I see Point Loma as an interesting amalgamation of rich people looking to raise their children in a small neighborhood with other rich children, the boating industry, including the prestigious America’s Cup fleet boatyard and training facility and the various workers, mostly Portuguese, working on the fishing boats and in the boatyards. There’s a subdivision of the lower class here, the boaters, who worked the odd job, took advantage of the cheap moorings and got drunk. My father belonged to this last category.
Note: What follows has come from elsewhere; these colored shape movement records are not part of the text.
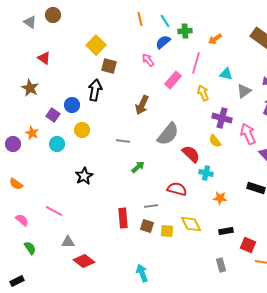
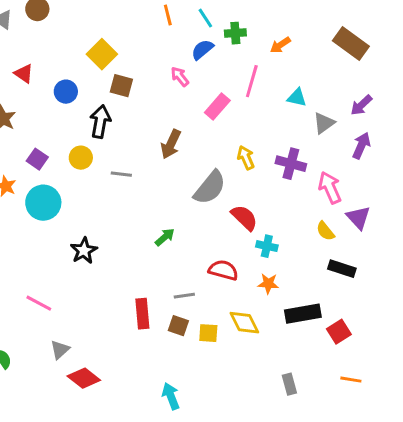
yellow arrow: (203, 93) -> (246, 158), moved
blue circle: (72, 105) -> (66, 92), moved
yellow circle: (82, 130) -> (81, 158), moved
gray line: (123, 141) -> (121, 174), moved
yellow semicircle: (215, 141) -> (325, 231), moved
cyan circle: (57, 144) -> (43, 203), size x1.5
orange star: (220, 198) -> (268, 284), moved
black rectangle: (226, 231) -> (303, 314), moved, size x1.6
gray triangle: (68, 242) -> (60, 350), turned -40
red square: (248, 245) -> (339, 332), moved, turned 35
He had brought our small family of three to the commercial basin because mooring rent was only thirty-five dollars a month and there was a free hose on the dock. Soon the free hose would be removed because of the rise of property value making the small potatoes residents of the moorings an eye soar to developers eager to pull the welcome mat from under their feet. There were other hoses in the area where boaters could, for a fee, fill up their jerry cans, but my father took this as one more sign of hostility from a cruel world that had never wanted him. His full-blooded Finnish complexion turned slightly redder than usual since his petition to keep the hose had been ignored by the port authority.
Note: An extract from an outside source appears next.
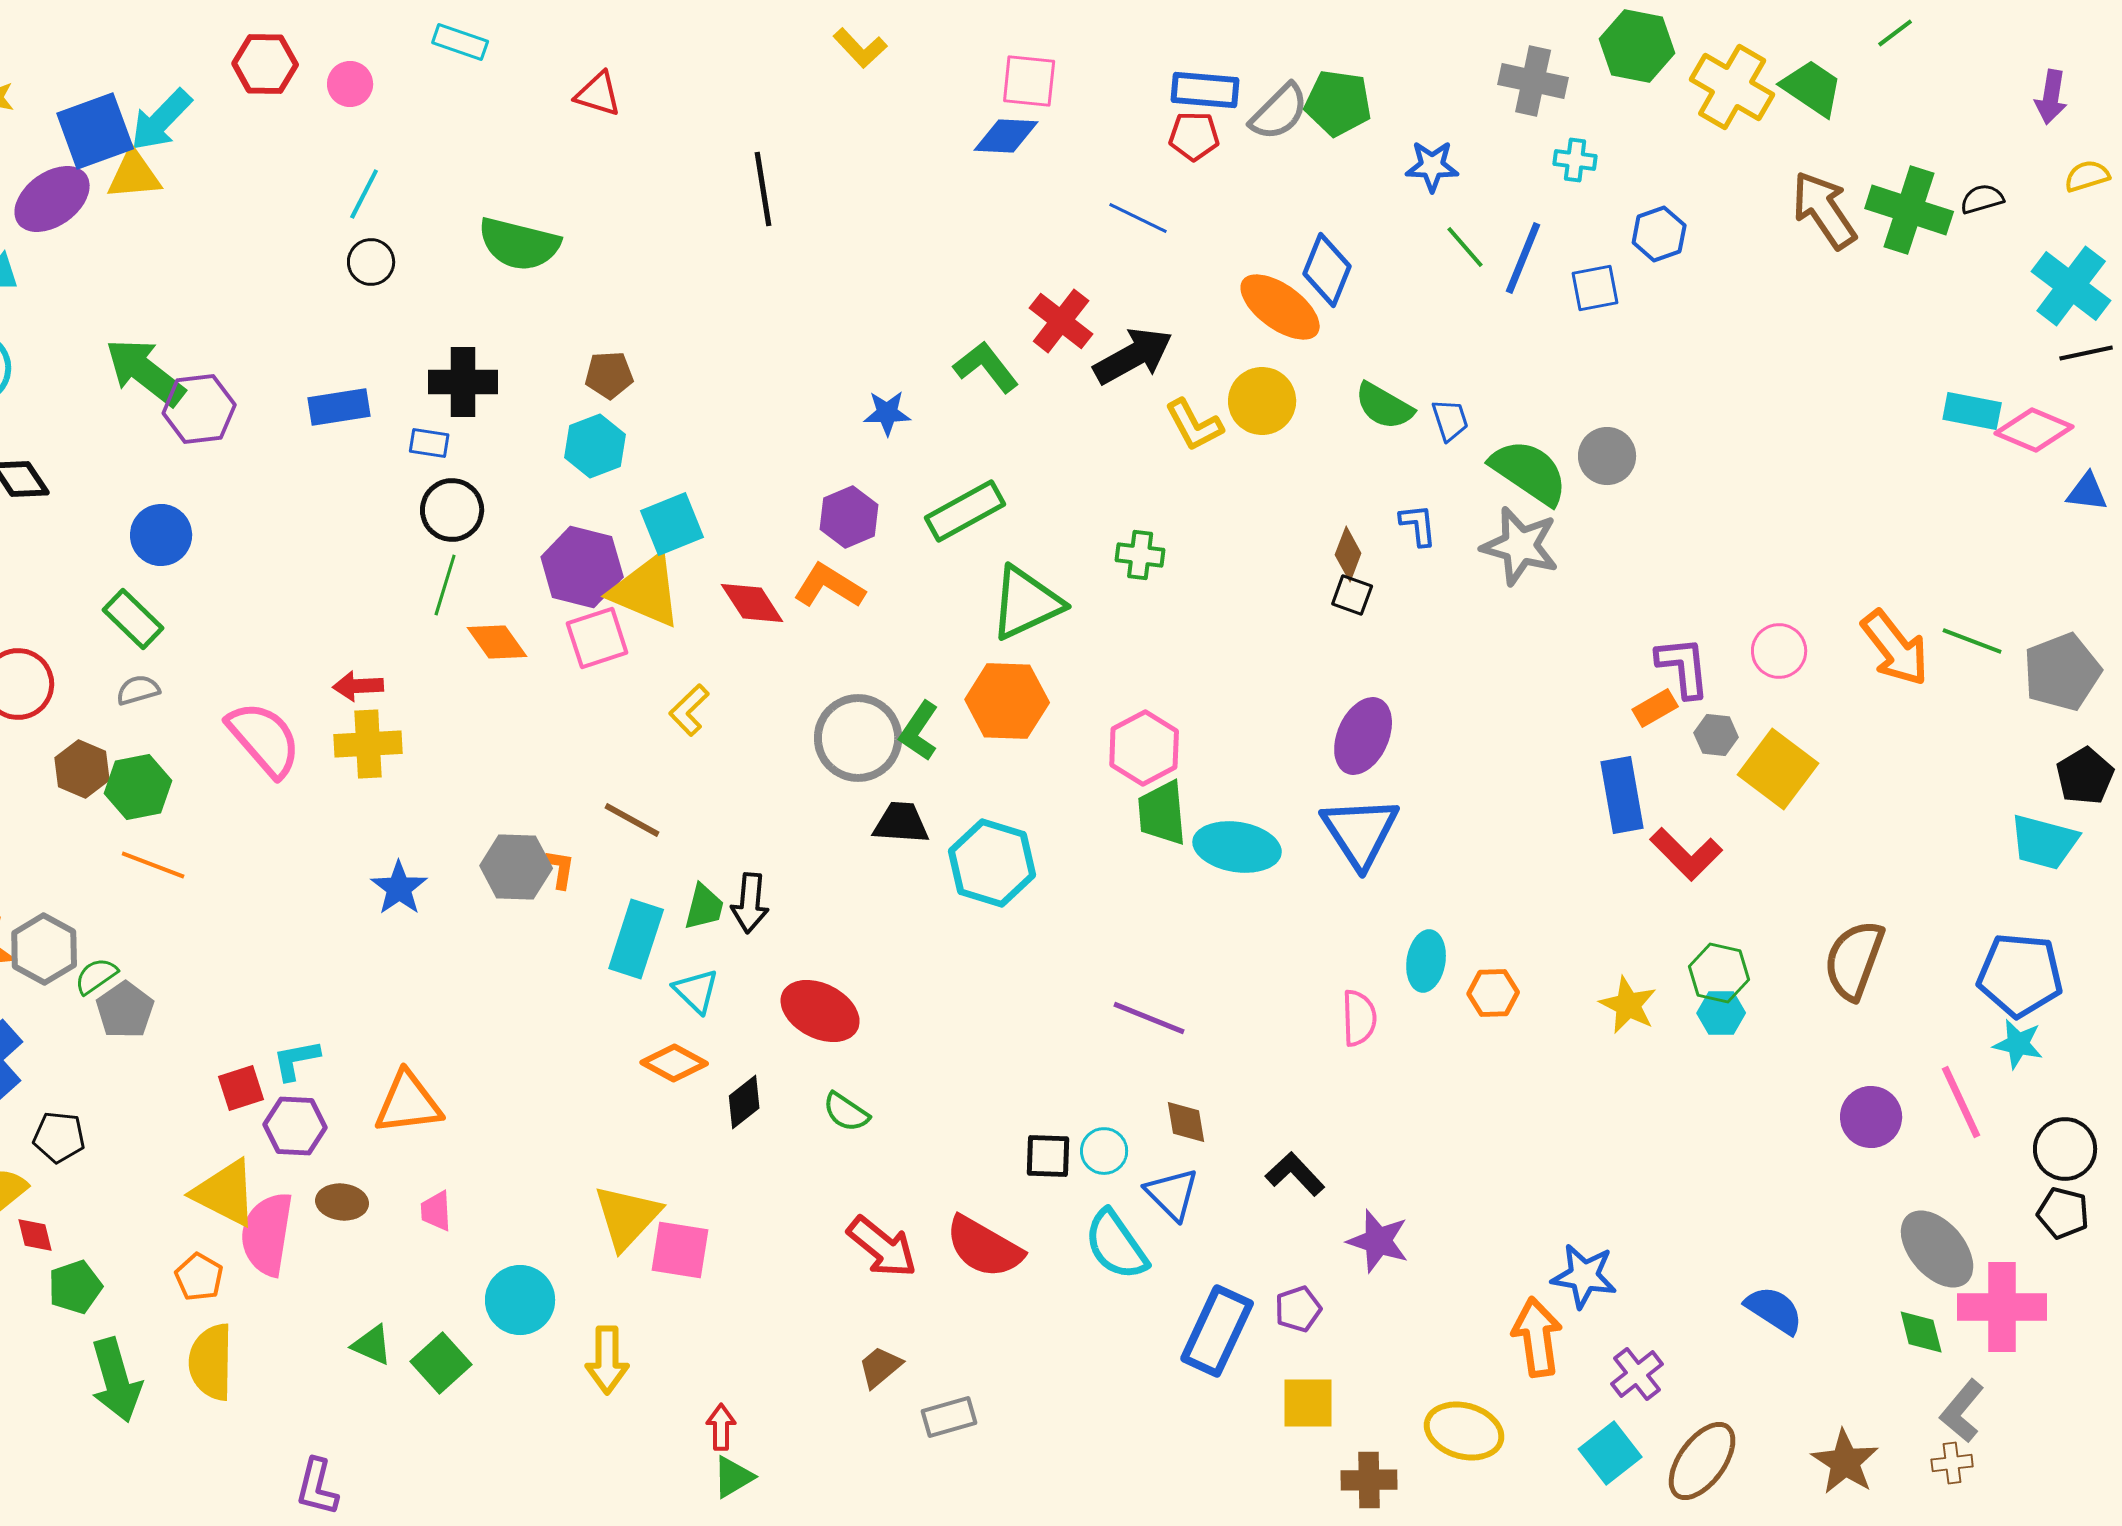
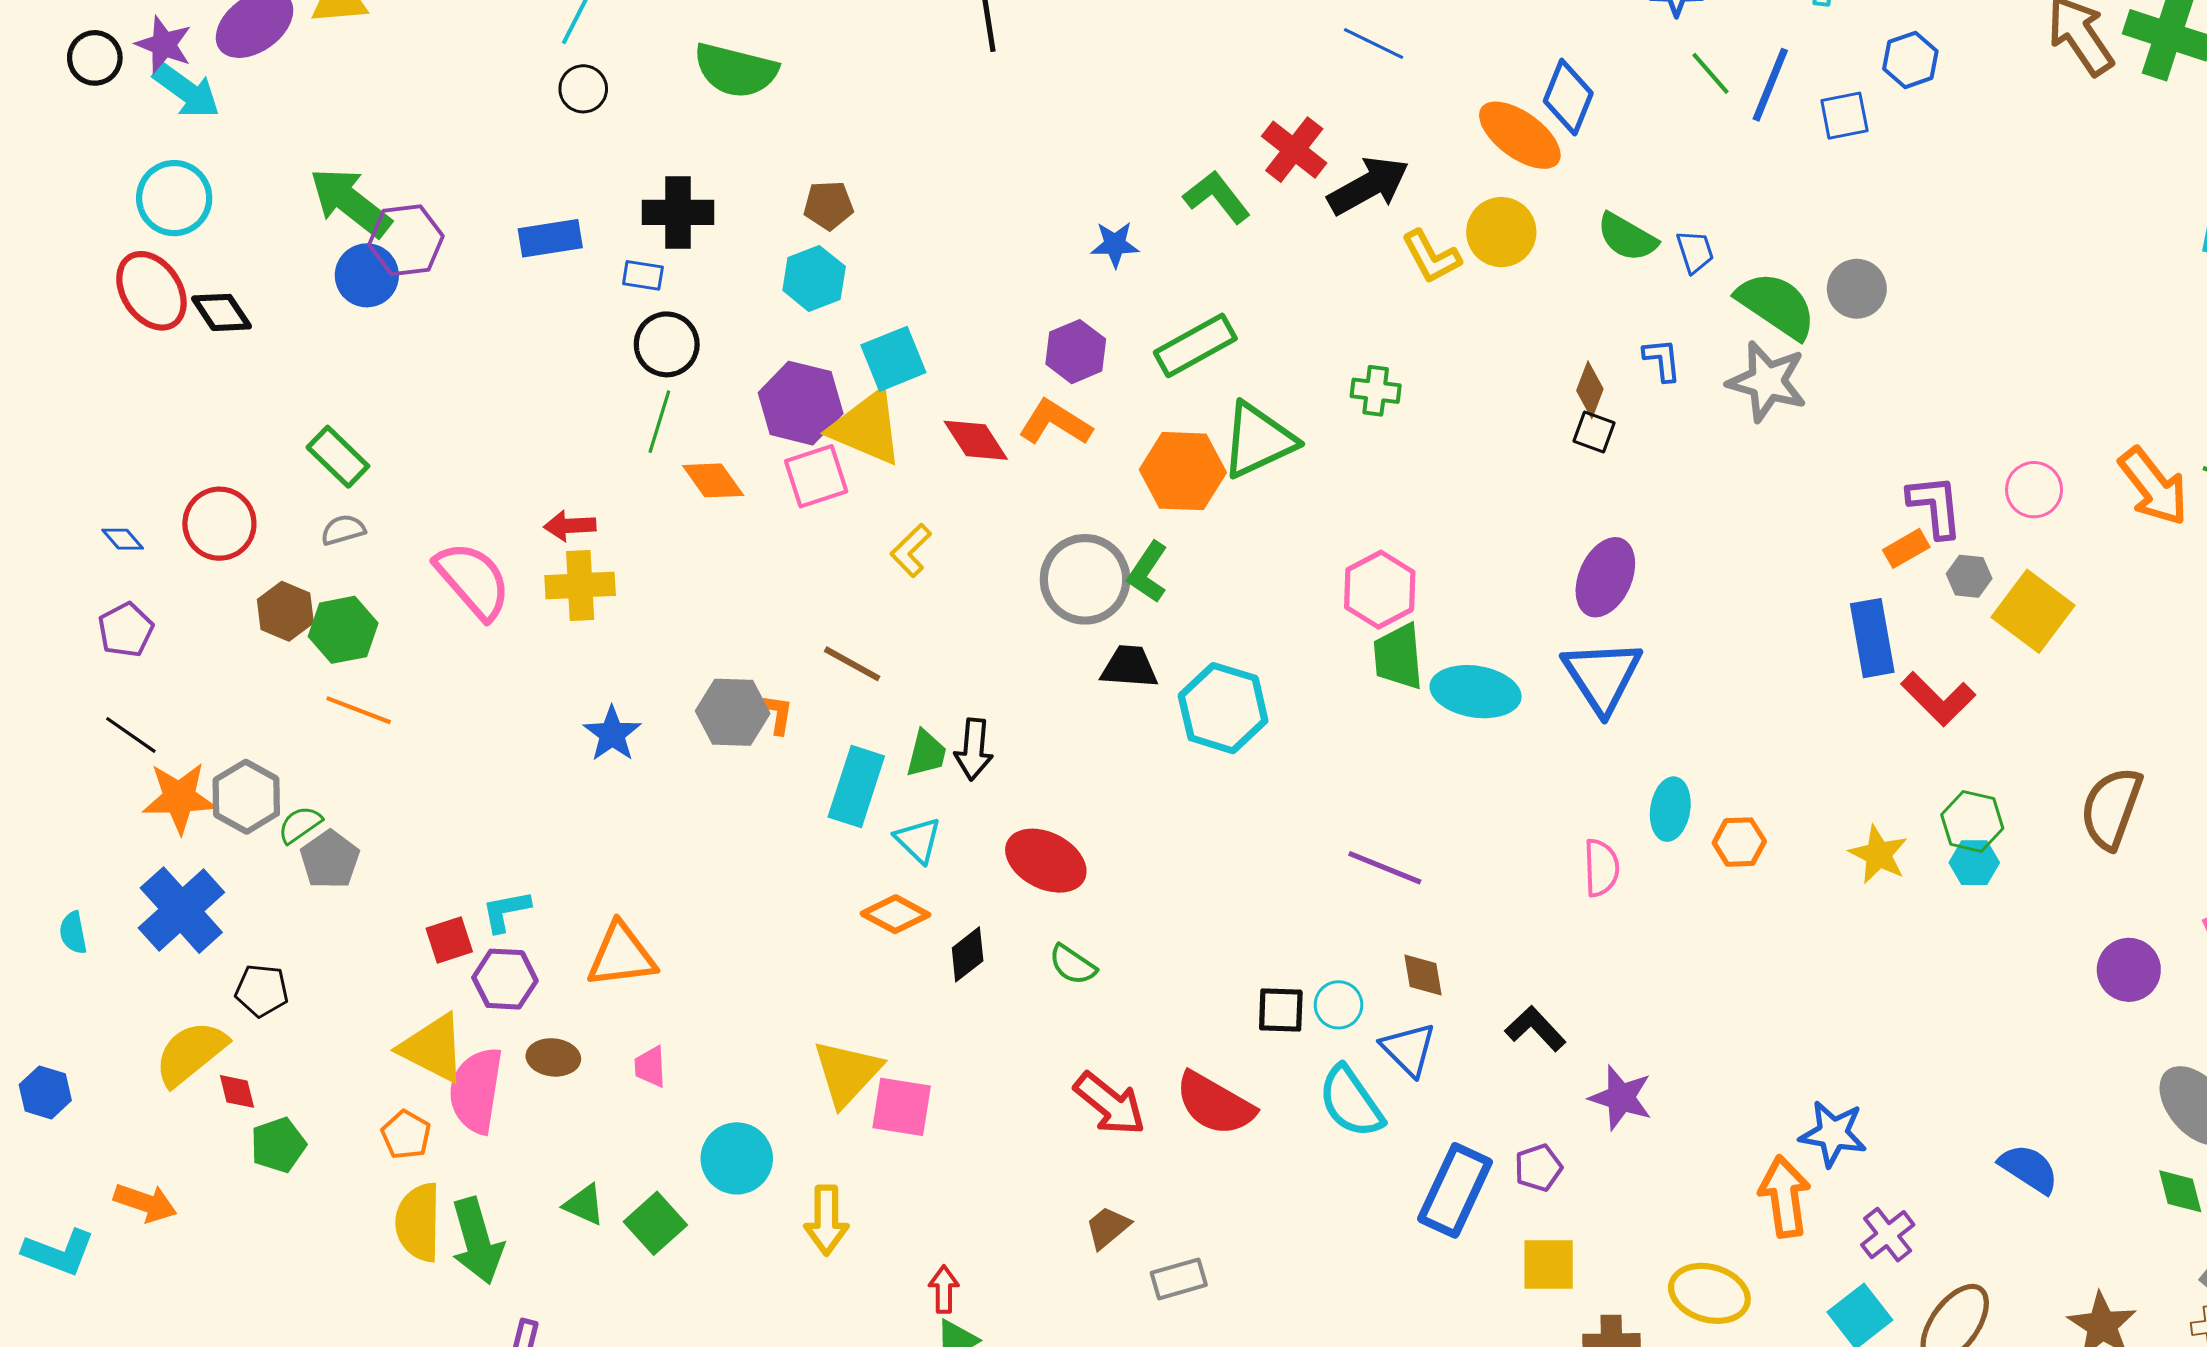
blue circle: (161, 535) -> (367, 275), moved
orange hexagon: (1007, 701) -> (1183, 471), moved
green arrow: (116, 1380) -> (477, 1241), moved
But I didn’t care about that, when I was a kid the best thing about being a boater was my swing. Converted from a Bosons’ chair the swing hung from the spreaders at least thirty feet high and possessed a full range of motion. Grasping the rope, I jumped up and glided my legs through the seat holes. With a strong kick back I was air born and the boat began swinging imperceptibly back and forth like a pendulum. Gaining momentum I was soon yards over the water, laughing in the face of the Fiddler’s Green restaurant glaring down at me from its expensive perch overlooking the bay, unintentionally glimpsing my home.
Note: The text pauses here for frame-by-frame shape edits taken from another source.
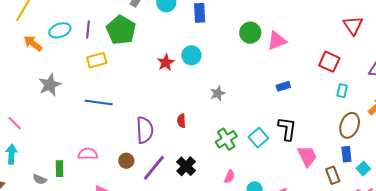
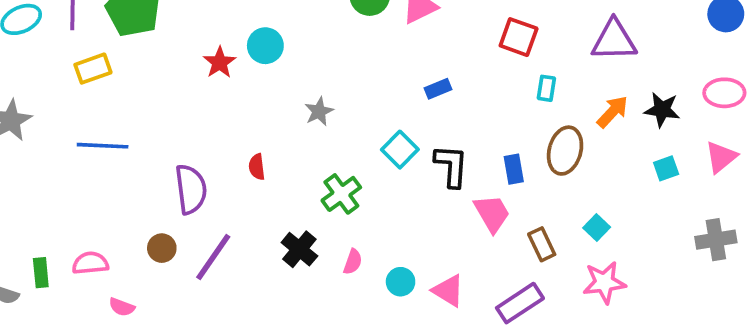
cyan square: (258, 138) -> (400, 150), moved
pink semicircle: (88, 154) -> (90, 263), moved
blue rectangle: (346, 154) -> (514, 169), moved
black cross: (186, 166) -> (299, 249), moved

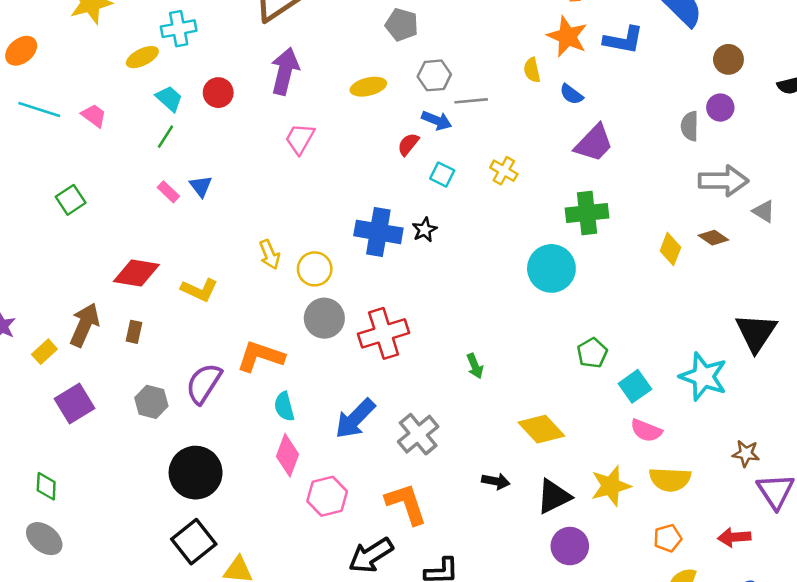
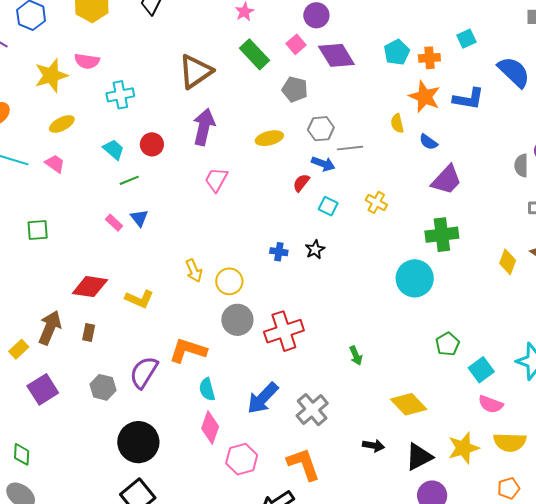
yellow ellipse: (142, 57) -> (62, 124), moved
green line: (165, 137) -> (129, 180), moved, turned 36
green square: (71, 200) -> (38, 230), turned 30
blue cross: (378, 232) -> (279, 252), size x0.5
I don’t live on a boat anymore, but once a boater always a boater. Cruising back through old Shelter Island I can’t help but notice that the port has given itself a face lift. Its like running into someone you haven’t seen in awhile and being a little freaked out by their frozen foreheads and fish lips. I missed Crazy Larry and his hearty welcome from under the hose where he took showers for at least fifteen years. Reminiscing all the way to the very end of Shelter Island I consider the bell given to us by Japan as a token of friendship. It reminds me of the wealthy ladies and their pulled back faces and their old lady hands. The first time the City tried to ring it it cracked right through. It stands in a pagoda surrounded by water, inaccessible because they removed a few of the cement steps, like a monument to the cracked unreachable hand the Island offered to its least affluent members.